The records:

****************

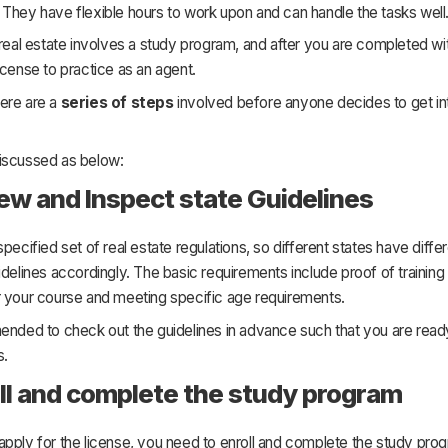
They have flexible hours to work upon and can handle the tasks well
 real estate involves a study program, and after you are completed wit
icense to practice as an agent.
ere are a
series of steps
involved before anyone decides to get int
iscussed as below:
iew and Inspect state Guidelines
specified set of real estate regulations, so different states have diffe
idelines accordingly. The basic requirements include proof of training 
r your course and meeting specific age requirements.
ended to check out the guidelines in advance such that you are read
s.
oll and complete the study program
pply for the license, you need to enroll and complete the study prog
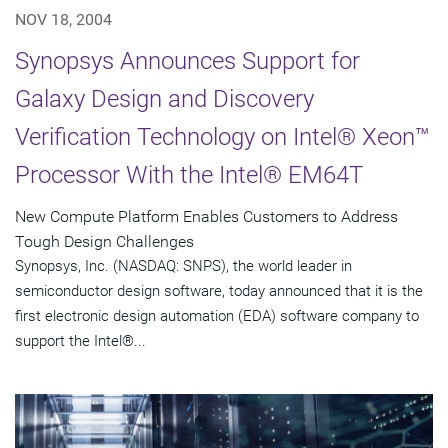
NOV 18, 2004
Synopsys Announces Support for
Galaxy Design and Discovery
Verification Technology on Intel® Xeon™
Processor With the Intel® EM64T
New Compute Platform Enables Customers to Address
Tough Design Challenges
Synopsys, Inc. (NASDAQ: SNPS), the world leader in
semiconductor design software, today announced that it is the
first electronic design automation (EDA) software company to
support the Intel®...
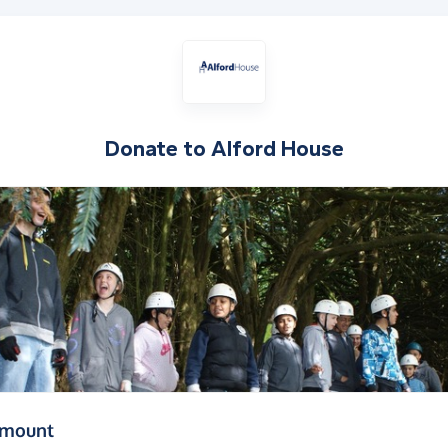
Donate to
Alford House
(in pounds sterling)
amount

****************

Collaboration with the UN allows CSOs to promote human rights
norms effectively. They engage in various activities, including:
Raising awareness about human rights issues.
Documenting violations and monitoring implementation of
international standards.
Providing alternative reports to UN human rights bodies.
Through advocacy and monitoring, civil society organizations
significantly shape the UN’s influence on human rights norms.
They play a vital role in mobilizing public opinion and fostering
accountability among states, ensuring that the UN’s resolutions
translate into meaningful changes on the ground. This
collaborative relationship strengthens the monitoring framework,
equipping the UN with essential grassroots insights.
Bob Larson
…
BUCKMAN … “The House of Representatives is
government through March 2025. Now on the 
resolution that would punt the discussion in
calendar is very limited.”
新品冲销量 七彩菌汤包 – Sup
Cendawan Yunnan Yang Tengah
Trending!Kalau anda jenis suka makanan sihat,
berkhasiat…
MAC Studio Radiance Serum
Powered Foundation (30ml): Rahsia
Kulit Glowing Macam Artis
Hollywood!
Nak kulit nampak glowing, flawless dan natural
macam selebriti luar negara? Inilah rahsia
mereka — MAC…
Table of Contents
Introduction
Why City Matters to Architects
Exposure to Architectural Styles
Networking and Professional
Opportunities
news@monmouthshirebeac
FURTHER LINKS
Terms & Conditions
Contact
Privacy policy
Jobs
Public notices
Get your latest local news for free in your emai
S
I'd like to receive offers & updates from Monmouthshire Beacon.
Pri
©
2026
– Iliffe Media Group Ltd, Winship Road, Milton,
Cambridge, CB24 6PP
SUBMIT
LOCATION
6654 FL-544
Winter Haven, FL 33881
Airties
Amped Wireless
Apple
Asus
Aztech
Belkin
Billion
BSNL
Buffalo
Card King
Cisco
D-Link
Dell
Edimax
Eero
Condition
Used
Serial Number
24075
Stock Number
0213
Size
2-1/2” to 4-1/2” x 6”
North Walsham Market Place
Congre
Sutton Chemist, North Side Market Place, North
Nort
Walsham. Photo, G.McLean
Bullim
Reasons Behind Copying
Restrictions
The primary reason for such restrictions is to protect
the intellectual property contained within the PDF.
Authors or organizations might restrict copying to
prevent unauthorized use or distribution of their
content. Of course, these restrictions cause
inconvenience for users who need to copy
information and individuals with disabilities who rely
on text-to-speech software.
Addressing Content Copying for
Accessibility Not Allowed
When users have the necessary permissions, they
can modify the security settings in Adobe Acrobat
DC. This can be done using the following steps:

****************

Task prompt: The answer should be one number, the count of lines above that contain "Synopsys".

Task solution: 2